## Task objective
Output only the lines below that start at the line containing "As I wrote earlier, when I confronted my a" and end at the line containing "The guys had", with both ends kept.
START The records
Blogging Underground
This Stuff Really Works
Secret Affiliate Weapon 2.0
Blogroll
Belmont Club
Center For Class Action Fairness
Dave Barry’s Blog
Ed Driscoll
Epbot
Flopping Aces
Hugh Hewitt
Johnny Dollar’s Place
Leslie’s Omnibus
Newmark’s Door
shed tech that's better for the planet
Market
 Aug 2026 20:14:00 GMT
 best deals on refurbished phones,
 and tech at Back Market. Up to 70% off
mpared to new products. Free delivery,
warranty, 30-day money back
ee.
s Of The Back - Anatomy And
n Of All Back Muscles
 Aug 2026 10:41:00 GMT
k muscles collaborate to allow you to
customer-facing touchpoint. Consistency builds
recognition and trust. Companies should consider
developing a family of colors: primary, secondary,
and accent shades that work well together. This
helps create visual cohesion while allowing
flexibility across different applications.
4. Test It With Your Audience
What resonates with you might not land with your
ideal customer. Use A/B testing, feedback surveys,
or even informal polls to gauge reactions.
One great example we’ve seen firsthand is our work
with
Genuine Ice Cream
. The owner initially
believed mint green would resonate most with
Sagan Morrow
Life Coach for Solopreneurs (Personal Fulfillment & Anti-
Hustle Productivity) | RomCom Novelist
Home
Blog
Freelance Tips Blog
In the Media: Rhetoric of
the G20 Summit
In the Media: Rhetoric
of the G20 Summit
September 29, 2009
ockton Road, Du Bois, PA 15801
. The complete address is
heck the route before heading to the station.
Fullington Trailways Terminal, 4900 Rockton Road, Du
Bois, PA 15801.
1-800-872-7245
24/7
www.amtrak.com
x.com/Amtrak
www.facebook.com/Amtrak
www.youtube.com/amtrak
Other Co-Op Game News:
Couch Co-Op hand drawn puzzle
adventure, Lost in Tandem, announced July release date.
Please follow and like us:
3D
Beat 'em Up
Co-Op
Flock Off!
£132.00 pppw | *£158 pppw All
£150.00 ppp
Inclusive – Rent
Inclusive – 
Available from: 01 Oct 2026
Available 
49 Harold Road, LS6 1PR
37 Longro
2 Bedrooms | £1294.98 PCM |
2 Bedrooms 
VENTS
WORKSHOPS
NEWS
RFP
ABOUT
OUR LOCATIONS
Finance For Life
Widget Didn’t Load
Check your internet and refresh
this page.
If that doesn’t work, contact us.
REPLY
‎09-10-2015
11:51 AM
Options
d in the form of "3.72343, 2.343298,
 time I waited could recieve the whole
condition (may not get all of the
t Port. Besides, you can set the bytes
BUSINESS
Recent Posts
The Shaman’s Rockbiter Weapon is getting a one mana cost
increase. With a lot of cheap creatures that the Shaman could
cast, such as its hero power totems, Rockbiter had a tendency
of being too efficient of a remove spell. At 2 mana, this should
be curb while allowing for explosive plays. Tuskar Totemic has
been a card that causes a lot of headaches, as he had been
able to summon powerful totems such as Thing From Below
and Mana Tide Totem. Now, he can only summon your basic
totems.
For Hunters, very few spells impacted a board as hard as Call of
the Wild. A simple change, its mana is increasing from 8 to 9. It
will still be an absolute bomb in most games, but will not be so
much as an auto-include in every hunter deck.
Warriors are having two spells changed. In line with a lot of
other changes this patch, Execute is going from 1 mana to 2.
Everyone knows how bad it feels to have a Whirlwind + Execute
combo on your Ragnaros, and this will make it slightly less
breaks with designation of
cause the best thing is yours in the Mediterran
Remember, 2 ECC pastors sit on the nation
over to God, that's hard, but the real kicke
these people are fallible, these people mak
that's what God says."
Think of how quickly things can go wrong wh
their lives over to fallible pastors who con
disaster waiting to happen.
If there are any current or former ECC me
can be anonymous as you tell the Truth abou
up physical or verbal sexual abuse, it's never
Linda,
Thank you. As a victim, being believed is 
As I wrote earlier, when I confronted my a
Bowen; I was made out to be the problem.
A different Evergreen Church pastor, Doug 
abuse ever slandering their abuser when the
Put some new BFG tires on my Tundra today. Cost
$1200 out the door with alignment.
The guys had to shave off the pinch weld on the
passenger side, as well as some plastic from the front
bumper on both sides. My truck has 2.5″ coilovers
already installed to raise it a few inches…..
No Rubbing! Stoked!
END The records
## Expected output
As I wrote earlier, when I confronted my a
Bowen; I was made out to be the problem.
A different Evergreen Church pastor, Doug 
abuse ever slandering their abuser when the
Put some new BFG tires on my Tundra today. Cost
$1200 out the door with alignment.
The guys had to shave off the pinch weld on the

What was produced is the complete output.